PubMed | City Hospital No 9, Government Institution < > Uccc and State Institution < >
Type: Journal Article | Journal: Experimental oncology | Year: 2016
Genetic inborn along with acquired diseases arise due to the lesions in genome of multipotent hematopoietic stem cells. The aim was to study an influence of constitutional anomaly, Klinefelter syndrome, and additional structural rearrangements on the BCR-ABL tyrosine kinase inhibitor targeted therapy efficacy.We describe a 32-year-old male patient with chronic myeloid leukemia (CML) who was detected to have sex chromosomal abnormality during evaluation for Philadelphia chromosome.At diagnosis of CML, two clones were detected by standard cytogenetic investigation of bone marrow cells: 1) clone with translocation t(9;22)(q34;q11), with two sex X chromosomes and absence sex chromosome Y; 2) clone with t(9;22) and unbalanced t(Y;20)(q11;q13).
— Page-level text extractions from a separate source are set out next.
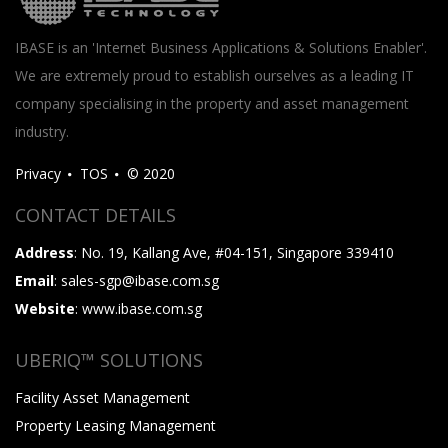
IBASE is an 'Internet Business Applications & Solutions Enabler'.
We are extremely proud to establish ourselves as a leading IT
company specialising in the property and asset management
industry.
Privacy
TOS
© 2020
CONTACT DETAILS
Address
: No. 19, Kallang Ave, #04-151, Singapore 339410
Email
: sales-sgp@ibase.com.sg
Website
: www.ibase.com.sg
UBERIQ™ SOLUTIONS
Facility Asset Management
Property Leasing Management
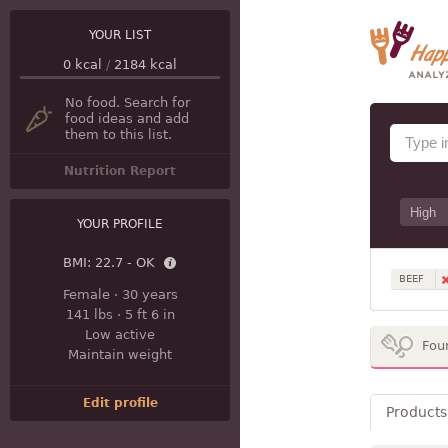
YOUR LIST
0
kcal
/
2184
kcal
No food. Search for
food ideas and add
them to this list.
Nutrition Report
YOUR PROFILE
BMI:
22.7 - OK
BEEF
Female
·
30 years
141 lbs
·
5 ft 6 in
Low active
Fou
Maintain weight
Edit profile
Products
Analysis of blast transformed lymphocytes from peripheral blood showed karyotype 47,XXY. Monitoring of targeted therapy with second generation inhibitor of BCR-ABL tyrosine kinase indicated a cytogenetic remission and absence of BCR-ABL1 fusion signals after 11 months.Absence of translocation t(9;22)(q34;q11) in blast transformed T-lymphocytes at diagnosis of CML evidences that this translocation may appear not only at the level of multipotent haemopoietic cell progenitors but also may have oligo lineage myeloid origin. Presence of additional structural chromosomal abnormality in the clone with t(9;22)(q34;q11) does not affect the efficacy of therapy with the use of second generation BCR-ABL tyrosine kinase inhibitor.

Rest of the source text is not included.